Sunday morning Stoic: Make your exit with grace

Meditations 12.36:

“You’ve lived as a citizen in a great city. Five years or a hundred—what’s the difference? The laws make no distinction.And to be sent away from it, not by a tyrant or a dishonest judge, but by Nature, who first invited you in—why is that so terrible?

Like the impresario ringing down the curtain on an actor:

“But I’ve only gotten through three acts …!”

Yes. This will be a drama in three acts, the length fixed by the power that directed your creation, and now directs your dissolution. Neither was yours to determine.

So make your exit with grace—the same grace shown to you.”

These are the last lines, appropriately, of Marcus Aurelius’s Meditations, his private journal that has become my most frequently read book.

It’s the book I give away most often now, too. When I give it away I wonder if others will find the delight in it that I do. It was written by a Roman emperor, of all people, and has no plot or narrative arc or even logical connections between paragraphs.

But I’ve received genuinely enthusiastic responses from some who seemed surprised to have been so taken with this ancient and slightly odd book of wisdom.
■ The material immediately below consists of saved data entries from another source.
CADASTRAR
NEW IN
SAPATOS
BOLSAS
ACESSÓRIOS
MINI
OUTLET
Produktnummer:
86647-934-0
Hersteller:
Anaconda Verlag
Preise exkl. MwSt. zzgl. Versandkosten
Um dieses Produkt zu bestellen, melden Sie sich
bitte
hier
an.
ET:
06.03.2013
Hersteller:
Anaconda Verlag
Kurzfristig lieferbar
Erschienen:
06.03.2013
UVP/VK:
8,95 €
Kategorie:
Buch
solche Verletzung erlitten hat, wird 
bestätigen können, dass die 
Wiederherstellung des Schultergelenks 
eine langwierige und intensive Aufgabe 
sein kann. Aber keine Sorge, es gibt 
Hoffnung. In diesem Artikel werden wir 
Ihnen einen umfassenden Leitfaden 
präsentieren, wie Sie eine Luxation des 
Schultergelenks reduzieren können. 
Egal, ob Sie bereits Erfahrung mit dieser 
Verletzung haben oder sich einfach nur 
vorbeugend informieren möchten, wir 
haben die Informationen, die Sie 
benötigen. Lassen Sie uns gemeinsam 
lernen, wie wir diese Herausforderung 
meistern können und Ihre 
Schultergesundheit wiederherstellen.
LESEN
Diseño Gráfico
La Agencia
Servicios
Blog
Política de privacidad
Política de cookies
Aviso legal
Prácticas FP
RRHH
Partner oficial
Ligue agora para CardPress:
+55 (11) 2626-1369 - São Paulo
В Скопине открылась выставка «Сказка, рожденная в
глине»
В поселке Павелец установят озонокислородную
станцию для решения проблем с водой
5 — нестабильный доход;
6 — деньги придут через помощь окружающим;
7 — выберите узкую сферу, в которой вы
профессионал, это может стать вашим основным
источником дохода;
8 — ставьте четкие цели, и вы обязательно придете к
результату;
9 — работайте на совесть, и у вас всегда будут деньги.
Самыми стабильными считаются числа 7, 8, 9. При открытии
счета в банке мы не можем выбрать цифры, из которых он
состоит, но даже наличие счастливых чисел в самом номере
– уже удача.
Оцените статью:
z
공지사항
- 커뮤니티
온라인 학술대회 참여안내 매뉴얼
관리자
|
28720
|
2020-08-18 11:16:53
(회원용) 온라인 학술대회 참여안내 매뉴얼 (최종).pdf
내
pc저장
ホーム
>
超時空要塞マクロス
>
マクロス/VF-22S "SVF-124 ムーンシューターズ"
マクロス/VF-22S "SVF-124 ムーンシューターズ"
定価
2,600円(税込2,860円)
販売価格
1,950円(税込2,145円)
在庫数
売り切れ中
A young friend recently sent me a photo of her copy of Meditations on the beach with her and let me know she was on her third reading of it in just a couple of months.

Another friend sent me a thank you note that said reading it had been a source of encouragement during a challenging time in her life.

Your mileage may vary. There are portions that read like gibberish. But I regularly come across simply stated but profound insights that connect instantly and shine a light on reality and common sense in ways I’ve rarely seen.

I will continue, for now, to dip into it weekly and start back over at the beginning when I make it to that final line again.